I need to count the number of times a specific phrase occurs within 3 words of another specific phrase, per row of a dataframe string. Order does not matter.
To illustrate: X = "black cat", Y = "is my", proximity distance = 3, and String = "The black cat is my black cat", .... the output count would be two (two unique pairs found). "The black cat by the window is my black cat" would also = two matches found. However, "The black cat by the big window is my black cat" = one match found.
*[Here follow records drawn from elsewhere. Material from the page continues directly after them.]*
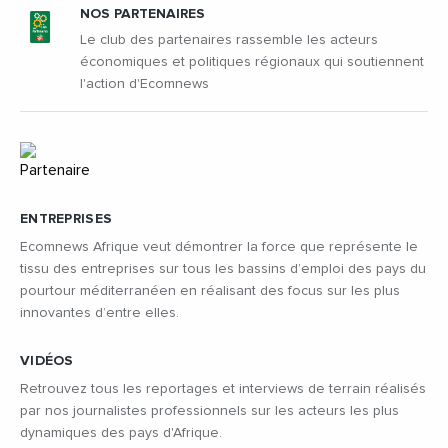
NOS PARTENAIRES
Le club des partenaires rassemble les acteurs
économiques et politiques régionaux qui soutiennent
l'action d'Ecomnews
ENTREPRISES
Ecomnews Afrique veut démontrer la force que représente le
tissu des entreprises sur tous les bassins d’emploi des pays du
pourtour méditerranéen en réalisant des focus sur les plus
innovantes d’entre elles.
VIDÉOS
Retrouvez tous les reportages et interviews de terrain réalisés
par nos journalistes professionnels sur les acteurs les plus
dynamiques des pays d'Afrique.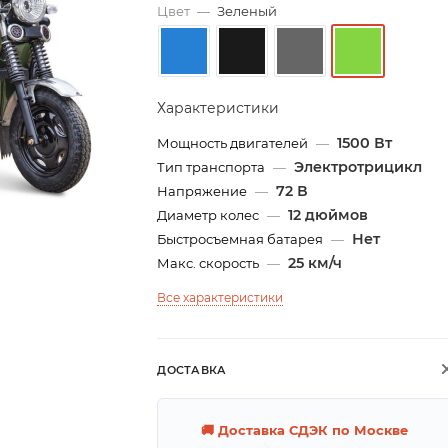
Цвет
—
Зеленый
Характеристики
1500 Вт
Мощность двигателей
—
Электротрицикл
Тип транспорта
—
72 В
Напряжение
—
12 дюймов
Диаметр колес
—
Нет
Быстросъемная батарея
—
25 км/ч
Макс. скорость
—
Все характеристики
ДОСТАВКА
🚚 Доставка СДЭК по Москве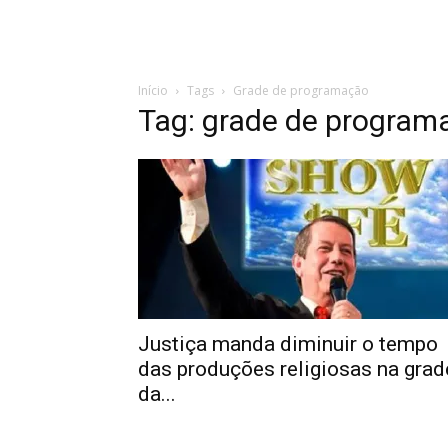
Início
Tags
Grade de programação
Tag: grade de program
Justiça manda diminuir o tempo
das produções religiosas na grad
da...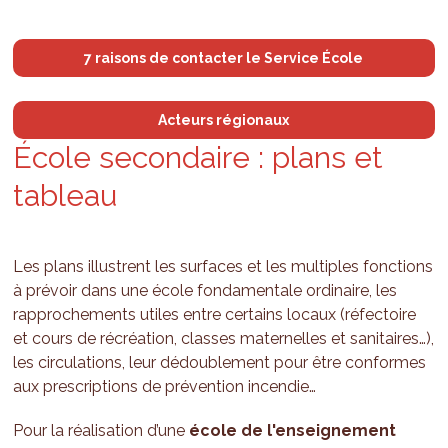
7 raisons de contacter le Service École
Acteurs régionaux
École secon­daire : plans et
tableau
Les plans illustrent les surfaces et les multiples fonctions
à prévoir dans une école fondamentale ordinaire, les
rapprochements utiles entre certains locaux (réfectoire
et cours de récréation, classes maternelles et sanitaires…),
les circulations, leur dédoublement pour être conformes
aux prescriptions de prévention incendie…
Pour la réalisation d’une
école de l'enseignement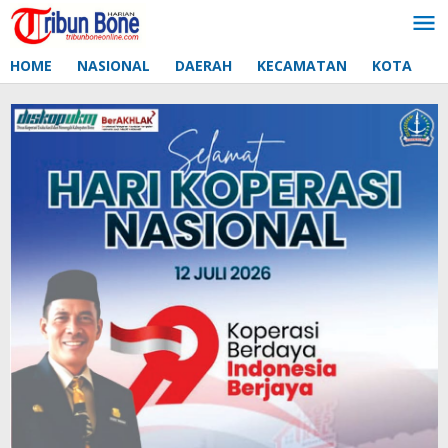
Lewati
ke
konten
HOME
NASIONAL
DAERAH
KECAMATAN
KOTA
D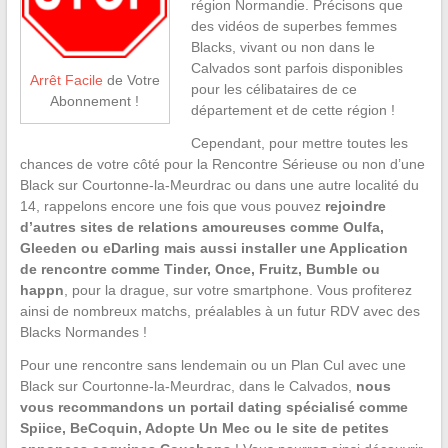
région Normandie. Précisons que
des vidéos de superbes femmes
Blacks, vivant ou non dans le
Calvados sont parfois disponibles
Arrêt Facile
de Votre
pour les célibataires de ce
Abonnement !
département et de cette région !
Cependant, pour mettre toutes les
chances de votre côté pour la Rencontre Sérieuse ou non d’une
Black sur Courtonne-la-Meurdrac ou dans une autre localité du
14, rappelons encore une fois que vous pouvez
rejoindre
d’autres sites de relations amoureuses comme Oulfa,
Gleeden ou eDarling mais aussi installer une Application
de rencontre comme Tinder, Once, Fruitz, Bumble ou
happn
, pour la drague, sur votre smartphone. Vous profiterez
ainsi de nombreux matchs, préalables à un futur RDV avec des
Blacks Normandes !
Pour une rencontre sans lendemain ou un Plan Cul avec une
Black sur Courtonne-la-Meurdrac, dans le Calvados,
nous
vous recommandons un portail dating spécialisé comme
Spiice, BeCoquin, Adopte Un Mec ou le site de petites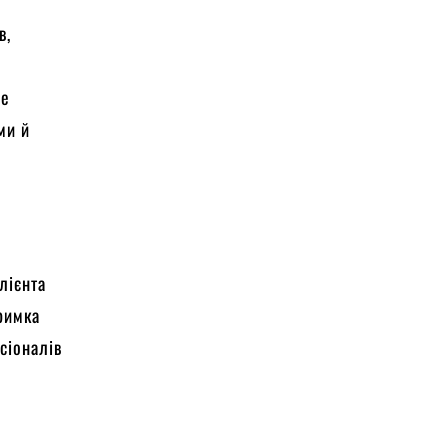
в,
ре
ми й
лієнта
тримка
сіоналів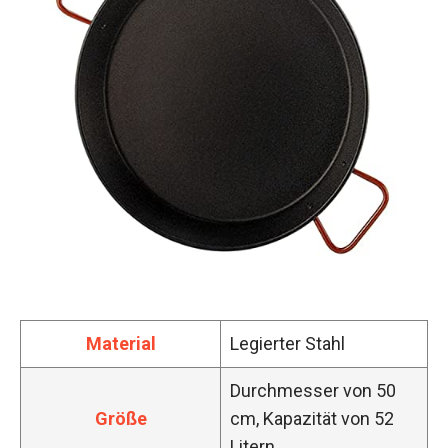
Material
Legierter Stahl
Durchmesser von 50
Größe
cm, Kapazität von 52
Litern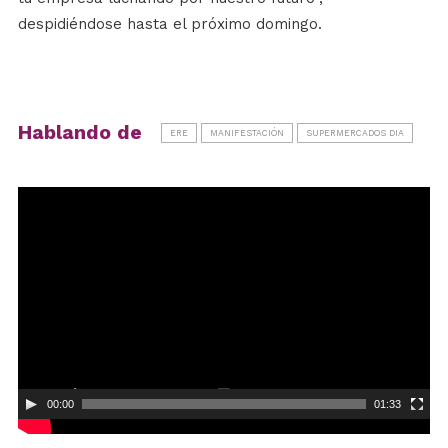
despidiéndose hasta el próximo domingo.
Hablando de
ERE
MANIFESTACIÓN
SUPERMERCADOS DIA
Reproductor
de
vídeo
00:00
01:33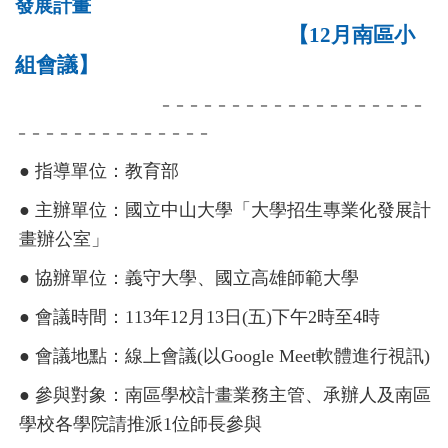
發展計畫
【12月南區小
組會議】
－－－－－－－－－－－－－－－－－－－
－－－－－－－－－－－－－－
● 指導單位：教育部
● 主辦單位：國立中山大學「大學招生專業化發展計
畫辦公室」
● 協辦單位：義守大學、國立高雄師範大學
● 會議時間：113年12月13日(五)下午2時至4時
● 會議地點：線上會議(以Google Meet軟體進行視訊)
● 參與對象：南區學校計畫業務主管、承辦人及南區
學校各學院請推派1位師長參與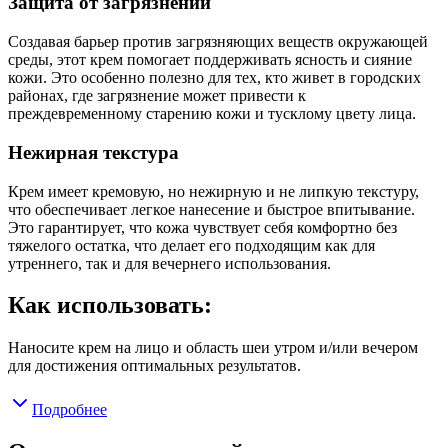
Защита от загрязнений
Создавая барьер против загрязняющих веществ окружающей
среды, этот крем помогает поддерживать ясность и сияние
кожи. Это особенно полезно для тех, кто живет в городских
районах, где загрязнение может привести к
преждевременному старению кожи и тусклому цвету лица.
Нежирная текстура
Крем имеет кремовую, но нежирную и не липкую текстуру,
что обеспечивает легкое нанесение и быстрое впитывание.
Это гарантирует, что кожа чувствует себя комфортно без
тяжелого остатка, что делает его подходящим как для
утреннего, так и для вечернего использования.
Как использовать:
Наносите крем на лицо и область шеи утром и/или вечером
для достижения оптимальных результатов.
Подробнее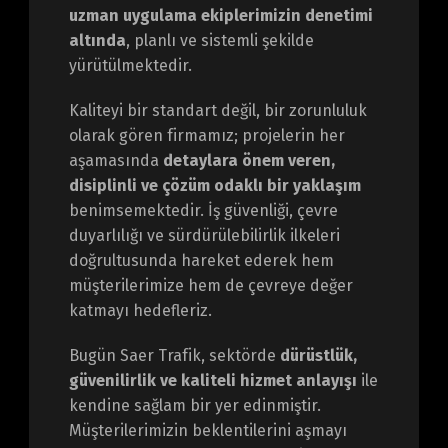
uzman uygulama ekiplerimizin denetimi
altında
, planlı ve sistemli şekilde
yürütülmektedir.
Kaliteyi bir standart değil, bir zorunluluk
olarak gören firmamız; projelerin her
aşamasında
detaylara önem veren,
disiplinli ve çözüm odaklı bir yaklaşım
benimsemektedir. İş güvenliği, çevre
duyarlılığı ve sürdürülebilirlik ilkeleri
doğrultusunda hareket ederek hem
müşterilerimize hem de çevreye değer
katmayı hedefleriz.
Bugün Saer Trafik, sektörde
dürüstlük,
güvenilirlik ve kaliteli hizmet anlayışı
ile
kendine sağlam bir yer edinmiştir.
Müşterilerimizin beklentilerini aşmayı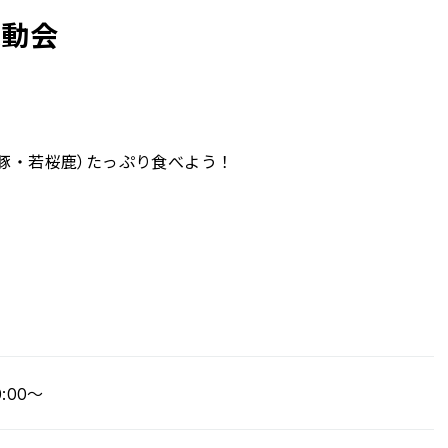
運動会
豚・若桜鹿）たっぷり食べよう！
:00～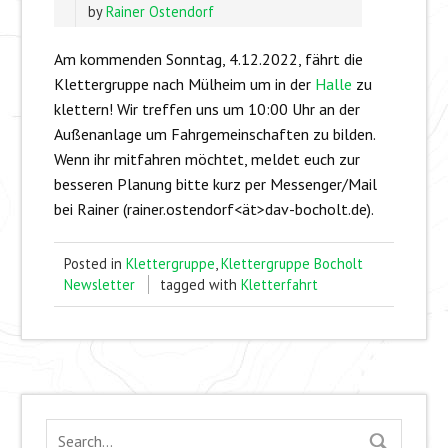
by
Rainer Ostendorf
Am kommenden Sonntag, 4.12.2022, fährt die
Klettergruppe nach Mülheim um in der
Halle
zu
klettern! Wir treffen uns um 10:00 Uhr an der
Außenanlage um Fahrgemeinschaften zu bilden.
Wenn ihr mitfahren möchtet, meldet euch zur
besseren Planung bitte kurz per Messenger/Mail
bei Rainer (rainer.ostendorf<ät>dav-bocholt.de).
Posted in
Klettergruppe
,
Klettergruppe Bocholt
Newsletter
tagged with
Kletterfahrt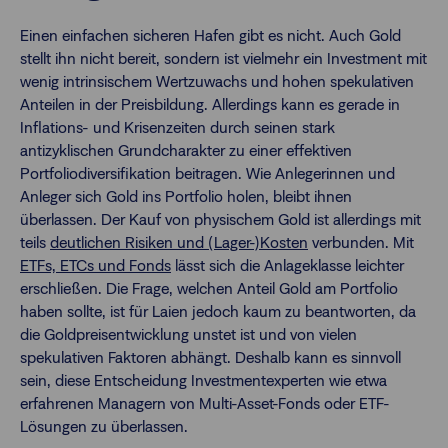
Einen einfachen sicheren Hafen gibt es nicht. Auch Gold
stellt ihn nicht bereit, sondern ist vielmehr ein Investment mit
wenig intrinsischem Wertzuwachs und hohen spekulativen
Anteilen in der Preisbildung. Allerdings kann es gerade in
Inflations- und Krisenzeiten durch seinen stark
antizyklischen Grundcharakter zu einer effektiven
Portfoliodiversifikation beitragen. Wie Anlegerinnen und
Anleger sich Gold ins Portfolio holen, bleibt ihnen
überlassen. Der Kauf von physischem Gold ist allerdings mit
teils
deutlichen Risiken und (Lager-)Kosten
verbunden. Mit
ETFs, ETCs und Fonds
lässt sich die Anlageklasse leichter
erschließen. Die Frage, welchen Anteil Gold am Portfolio
haben sollte, ist für Laien jedoch kaum zu beantworten, da
die Goldpreisentwicklung unstet ist und von vielen
spekulativen Faktoren abhängt. Deshalb kann es sinnvoll
sein, diese Entscheidung Investmentexperten wie etwa
erfahrenen Managern von Multi-Asset-Fonds oder ETF-
Lösungen zu überlassen.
Here is my example data, broken code, and desired output:
data = [['ABC123', 'test sentence here has these test words'], ['ABC456', 'test sentence here
contains these test words in test sentence form'], ['ABC789', 'the third test sentence has no
more additional test words']]
df = pd.DataFrame(data, columns=['Record ID', 'String'])
print(df)
Record ID | String
----------|-----------------------
ABC123 | test sentence here has these test words
ABC456 | test sentence here contains these test words in test sentence form
ABC789 | the third test sentence has no more additional test words
import pandas as pd
def phrase_finder(df, text_column, search_phrase, near_phrase, distance):
results = 0
for text in df[text_column]:
for substring in text.split(search_phrase):
words = substring.split()
if len(words) <= distance + 1 and near_phrase in substring:
results += 1
return results if results else None
search_phrase = "test sentence"
near_phrase = "test words"
distance = 3
print(phrase_finder(df, 'String', search_phrase, near_phrase, distance))
ID | Number of Matches
----------|-----------------------
ABC123 | 1
ABC456 | 2
ABC789 | 0
This is a direct follow-up to Find word near other word, within N# of words
I was instructed to create a separate question for this rather than posting it on the other one as a follow-up.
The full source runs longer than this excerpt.